Artvin Ansiklopedisi'nden...
Al basması (Albastı), bütün Türk boylarında ortak bir kötü ruh inancıdır. Yörelere ve tarihin akışına göre -birbirine benzer olmak üzere- şu sözcüklerle adlandırılmıştır: Abası, Al, Albas, Albastı, Albıs, Albız, Alkarası, Alkarısı, Almıs. Doğum sırasında ve sonrasında gerek ana için, gerek çocuk için çok büyük bir tehlike olan Albastı ve bu ruhla ilgili inançlar Türkler'in çok eski devirlerinden günümüze dek gelen, halâ Anadolu ve Anadolu dışı Türkler arasında yaşayan önemli bir mitolojik unsurdur.
Karakteristik bir Türk motifi olan Al, Albastı ruhu, Orta ve Batı Türklerinde Albastı, Alkarısı; Osmanlı metinlerinde Albız; Uranha-Tuba Türklerinde Albıs; Altay Türklerinde Almıs; Saha (Yakut) Türklerinde Abası olarak bilinir.
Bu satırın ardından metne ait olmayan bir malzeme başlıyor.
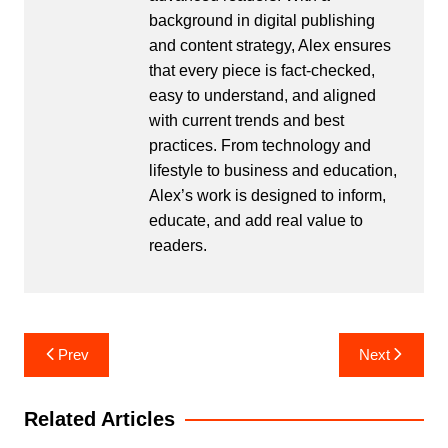
background in digital publishing
and content strategy, Alex ensures
that every piece is fact-checked,
easy to understand, and aligned
with current trends and best
practices. From technology and
lifestyle to business and education,
Alex’s work is designed to inform,
educate, and add real value to
readers.
Post
Prev
Next
navigation
Related Articles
Kumuk Türklerinde Al karısı'nın adı “bastırık”tır; al basmasına da “bastırık basa” derler. Bu inanç, Dağıstan halklarından Avarlarda da vardır. Kam'lar (baksı, şaman), Albastı'yı genellikle keçi suretinde görürler. Bu inançla ilgili olarak yapılan törenlerde Albastı, ana ve çocuktan uzaklaştırılmaya çalışılır. Saptanmış böyle bir törende baksı, bir yandan ilahi/efsun okur, öte yandan bir koyun ciğerini loğusanın ciğeri yerine Albastı'ya verir. Çünkü Albastı, loğusanın ciğerini alıp kaçar ve suya atar. Ciğer suya düşerse loğusa ölür. Bir baksı ilahisi/efsunu şöyledir:
Ey şeytanlar, şeytanlar
Bu ciğeri alın
Buna kanaat edin
Bu kadını öldürmeyin
Zarar dokundurmayın
Koyun ciğeri size yetmez mi?
Bu koyun ciğerini ciğer saymıyor musunuz?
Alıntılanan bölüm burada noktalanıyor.